> What is required: With the pictures left out, every record must be reproduced exactly.

> Source material:
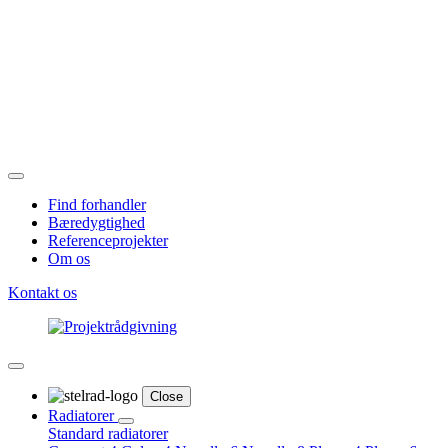
Find forhandler
Bæredygtighed
Referenceprojekter
Om os
Kontakt os
Close
Radiatorer
Standard radiatorer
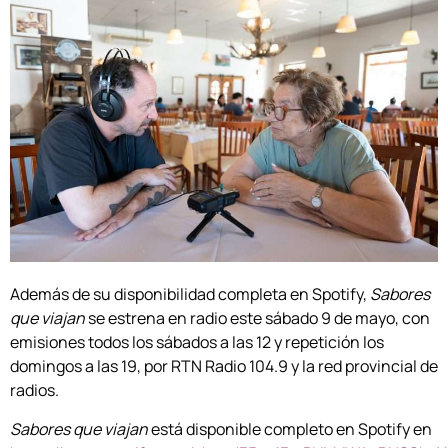
Además de su disponibilidad completa en Spotify,
Sabores
que viajan
se estrena en radio este sábado 9 de mayo, con
emisiones todos los sábados a las 12 y repetición los
domingos a las 19, por RTN Radio 104.9 y la red provincial de
radios.
Sabores que viajan
está disponible completo en Spotify en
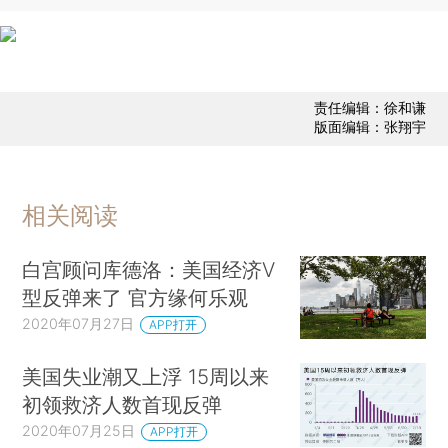
责任编辑：徐和谦
版面编辑：张翔宇
相关阅读
白宫顾问库德洛：美国经济V
型反弹来了 官方缘何乐观
2020年07月27日
APP打开
美国失业潮又上浮 15周以来
初领救济人数首现反弹
2020年07月25日
APP打开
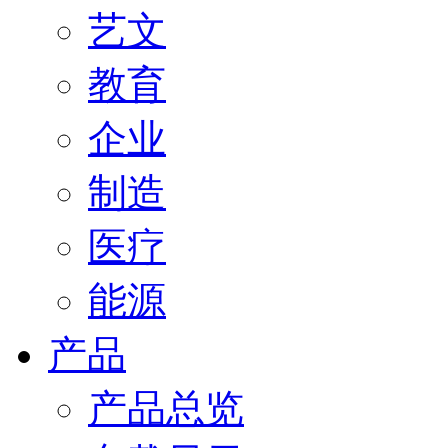
艺文
教育
企业
制造
医疗
能源
产品
产品总览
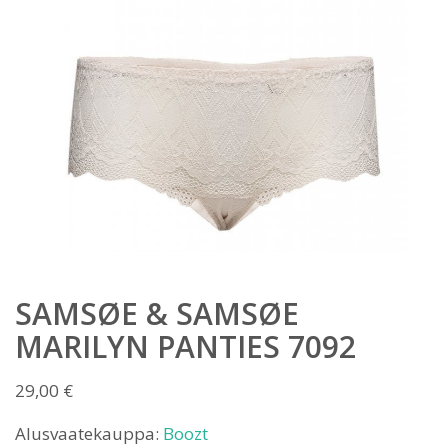
SAMSØE & SAMSØE
MARILYN PANTIES 7092
29,00
€
Alusvaatekauppa:
Boozt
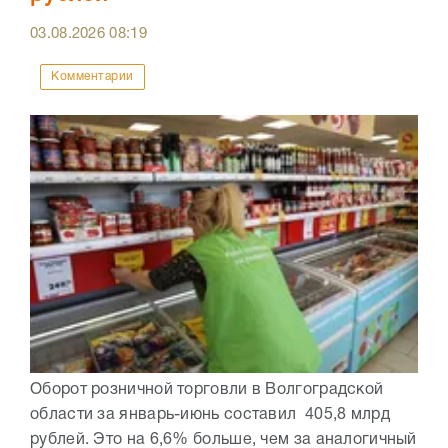
03.08.2026
08:19
Комментарии
Оборот розничной торговли в Волгоградской
области за январь-июнь составил 405,8 млрд
рублей. Это на 6,6% больше, чем за аналогичный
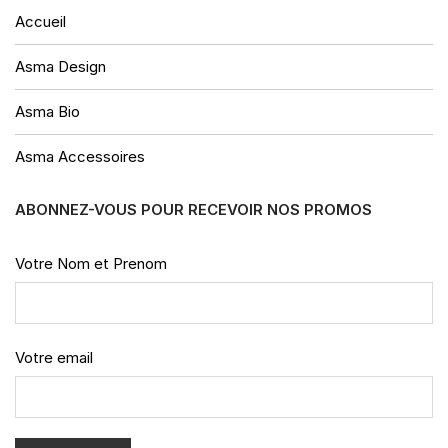
Accueil
Asma Design
Asma Bio
Asma Accessoires
ABONNEZ-VOUS POUR RECEVOIR NOS PROMOS
Votre Nom et Prenom
Votre email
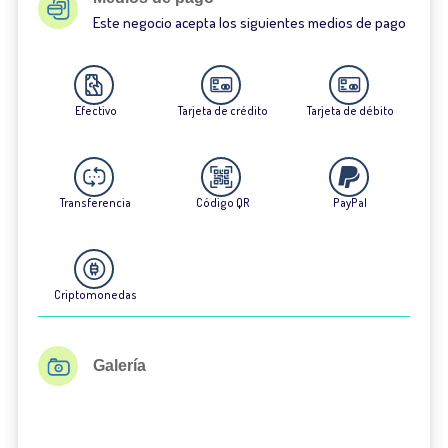
Este negocio acepta los siguientes medios de pago
Efectivo
Tarjeta de crédito
Tarjeta de débito
Transferencia
Código QR
PayPal
Criptomonedas
Galería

> Solution to the problem:
Find forhandler
Bæredygtighed
Referenceprojekter
Om os
Kontakt os
Close
Radiatorer
Standard radiatorer
Además de su disponibilidad completa en Spotify,
Sabores
que viajan
se estrena en radio este sábado 9 de mayo, con
emisiones todos los sábados a las 12 y repetición los
domingos a las 19, por RTN Radio 104.9 y la red provincial de
radios.
Sabores que viajan
está disponible completo en Spotify en
责任编辑：徐和谦
版面编辑：张翔宇
相关阅读
白宫顾问库德洛：美国经济V
型反弹来了 官方缘何乐观
2020年07月27日
APP打开
美国失业潮又上浮 15周以来
初领救济人数首现反弹
2020年07月25日
APP打开
艺文
教育
企业
制造
医疗
能源
产品
产品总览
SAMSØE & SAMSØE
MARILYN PANTIES 7092
29,00
€
Alusvaatekauppa:
Boozt
03.08.2026
08:19
Комментарии
Оборот розничной торговли в Волгоградской
области за январь-июнь составил 405,8 млрд
рублей. Это на 6,6% больше, чем за аналогичный
Accueil
Asma Design
Asma Bio
Asma Accessoires
ABONNEZ-VOUS POUR RECEVOIR NOS PROMOS
Votre Nom et Prenom
Votre email
Este negocio acepta los siguientes medios de pago
Efectivo
Tarjeta de crédito
Tarjeta de débito
Transferencia
Código QR
PayPal
Criptomonedas
Galería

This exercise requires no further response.